“Reverse dieting?” When I first heard those two words next to each other, I genuinely thought someone was having me on. We are so accustomed to hearing about all these ‘diets’ and most of the time, we associate ‘diet’ with shedding unwanted fat or by emarking on a lifestyle which emphasises eating of certain foods, or food groups, and restricting others. The concept of reversing a diet seemed absurd to me. But, reverse dieting over the past 6 months has shown me what amazing things our bodies can do!
Having dieted for more than 20 weeks on a very calorie restricted diet with long periods of cardio and weight training, my metabolism and hormones were not where they should be. There is plenty to read online about ‘getting competition ready’, with numerous hints, tips and viewpoints. There is very little information however, about afterwards. Afterwards, in my opinion, is 100 times harder than the preparation. You have met your goal, you have had all the hype, you’ve eaten whatever food you were craving….now what?

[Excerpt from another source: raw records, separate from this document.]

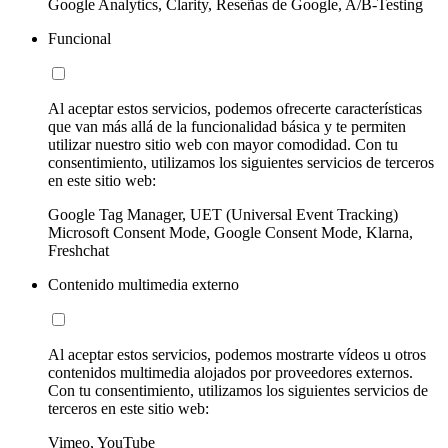
Google Analytics, Clarity, Reseñas de Google, A/B-Testing
Funcional
Al aceptar estos servicios, podemos ofrecerte características
que van más allá de la funcionalidad básica y te permiten
utilizar nuestro sitio web con mayor comodidad. Con tu
consentimiento, utilizamos los siguientes servicios de terceros
en este sitio web:
Google Tag Manager, UET (Universal Event Tracking)
Microsoft Consent Mode, Google Consent Mode, Klarna,
Freshchat
Contenido multimedia externo
Al aceptar estos servicios, podemos mostrarte vídeos u otros
contenidos multimedia alojados por proveedores externos.
Con tu consentimiento, utilizamos los siguientes servicios de
terceros en este sitio web:
Vimeo, YouTube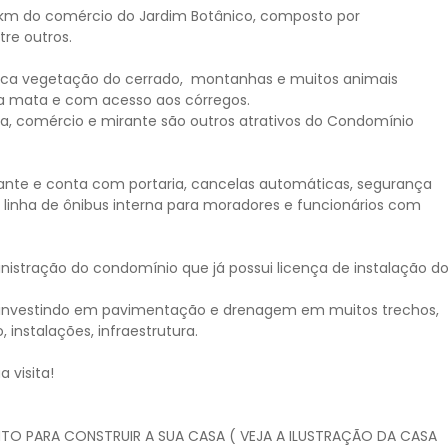
 km do comércio do Jardim Botânico, composto por
re outros.
rica vegetação do cerrado, montanhas e muitos animais
 na mata e com acesso aos córregos.
rta, comércio e mirante são outros atrativos do Condomínio
ante e conta com portaria, cancelas automáticas, segurança
 linha de ônibus interna para moradores e funcionários com
inistração do condomínio que já possui licença de instalação d
tá investindo em pavimentação e drenagem em muitos trechos,
, instalações, infraestrutura.
 visita!
NTO PARA CONSTRUIR A SUA CASA ( VEJA A ILUSTRAÇÃO DA CASA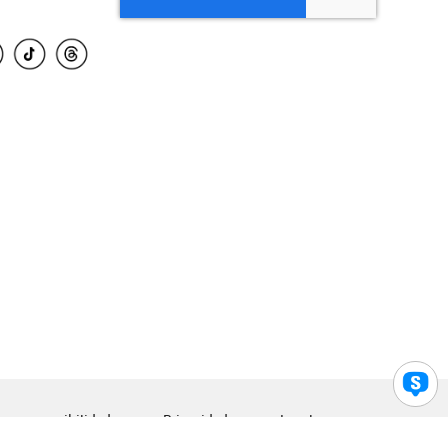
para accesibilidad
Privacidad
Legal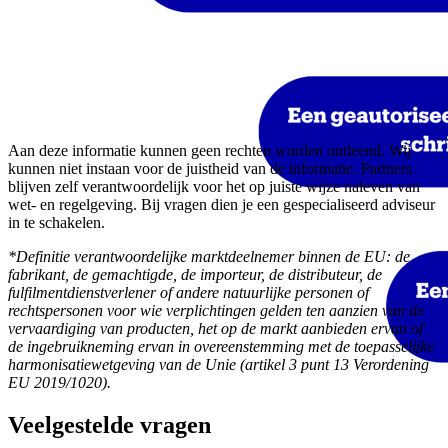
Aan deze informatie kunnen geen rechten worden ontleend. Wij
kunnen niet instaan voor de juistheid van de informatie. Partners
blijven zelf verantwoordelijk voor het op juiste wijze naleven van
wet- en regelgeving. Bij vragen dien je een gespecialiseerd adviseur
in te schakelen.
*Definitie verantwoordelijke marktdeelnemer binnen de EU: de
fabrikant, de gemachtigde, de importeur, de distributeur, de
fulfilmentdienstverlener of andere natuurlijke personen of
rechtspersonen voor wie verplichtingen gelden ten aanzien van de
vervaardiging van producten, het op de markt aanbieden ervan of
de ingebruikneming ervan in overeenstemming met de toepasselijke
harmonisatiewetgeving van de Unie (artikel 3 punt 13 Verordening
EU 2019/1020).
Veelgestelde vragen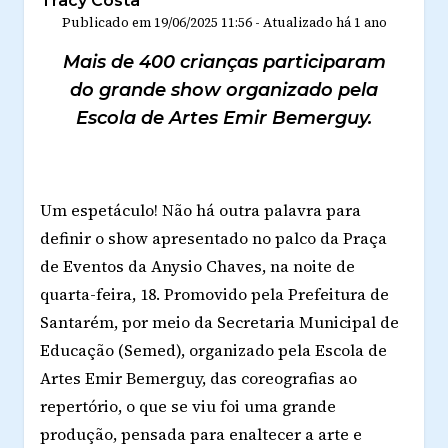
Tracy Costa
Publicado em
19/06/2025 11:56
-
Atualizado
há 1 ano
Mais de 400 crianças participaram
do grande show organizado pela
Escola de Artes Emir Bemerguy.
Um espetáculo! Não há outra palavra para
definir o show apresentado no palco da Praça
de Eventos da Anysio Chaves, na noite de
quarta-feira, 18. Promovido pela Prefeitura de
Santarém, por meio da Secretaria Municipal de
Educação (Semed), organizado pela Escola de
Artes Emir Bemerguy, das coreografias ao
repertório, o que se viu foi uma grande
produção, pensada para enaltecer a arte e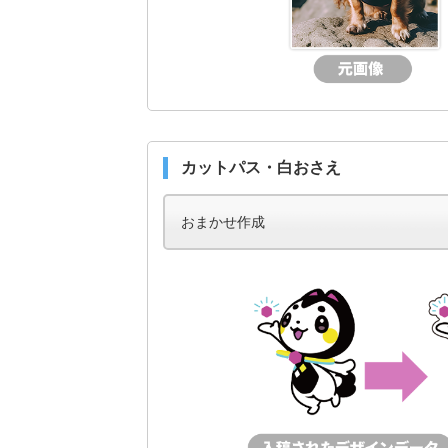
カットパス・白おさえ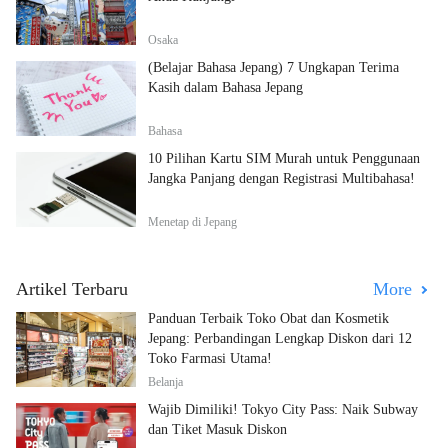
Osaka
(Belajar Bahasa Jepang) 7 Ungkapan Terima
Kasih dalam Bahasa Jepang
Bahasa
10 Pilihan Kartu SIM Murah untuk Penggunaan
Jangka Panjang dengan Registrasi Multibahasa!
Menetap di Jepang
Artikel Terbaru
More
Panduan Terbaik Toko Obat dan Kosmetik
Jepang: Perbandingan Lengkap Diskon dari 12
Toko Farmasi Utama!
Belanja
Wajib Dimiliki! Tokyo City Pass: Naik Subway
dan Tiket Masuk Diskon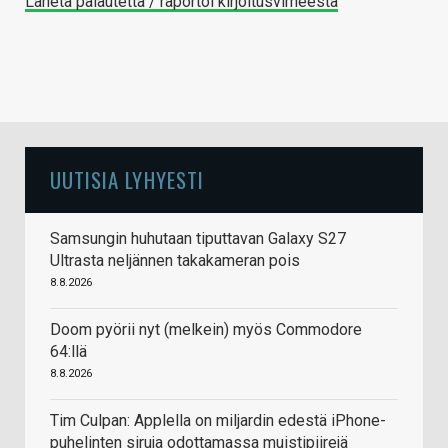
Lähetä palautetta / raportoi kirjoitusvirheestä
UUTISIA LYHYESTI
Samsungin huhutaan tiputtavan Galaxy S27
Ultrasta neljännen takakameran pois
8.8.2026
Doom pyörii nyt (melkein) myös Commodore
64:llä
8.8.2026
Tim Culpan: Applella on miljardin edestä iPhone-
puhelinten siruja odottamassa muistipiirejä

The morning after my photoshoot, I woke up and felt utterly miserable. I was severely bloated from eating 2 pieces of Cheesecake Factory cheesecake (no mean feat!), chocolate, chips and pizza. I was also lost. What was I meant to eat? What was I meant to train? I felt empty. I had worked so hard for 6 months, focused on my goal. Now what? I fully knew that being as lean as I was, was neither sustainable nor healthy, but I didn’t know what the next step was. Should I eat my peak week diet? Still do all the cardio? After about a week of this uncertainty, with my body ballooning at whatever I fed it, I sought advice, and was introduced to reverse dieting. Reverse dieting is when calories, specifically fats and carbohydrates, are periodically increased, while cardio decreased over a number of weeks. Obviously, in the first few weeks post photoshoot, my calories were still relatively low, with cardio still being relatively high, but there was still a substantial difference between my prep and afterwards. Sticking to a reverse diet at this point is difficult. It does require discipline as it is tempting to eat whatever. This is when I think IIFYM comes into play. Being able to have daily bits and pieces of whatever you fancy already makes you view the reverse diet as different from prep. And the thing is, if you stick to it, it is not only sustainable, but it works. Having a peak week diet of approximately 800 calories per day; I now eat between 1800 and 2050 calories per day. I have visible abs at times; my waist is 4cm smaller than 2 weeks post photoshoot and I weigh about 3lbs more. My whole body composition has changed. I loved the whole process of prep and would definitely do it again, especially having learned so much from my first experience. I just wish I had known about the aftermath before I embarked on my prep. My best advice; ensure someone reverse diets you properly. Be patient and stick to it. Be prepared for the reverse diet to take months, but it is totally worth it. You will be able to eat more and cardio less than you ever have done before.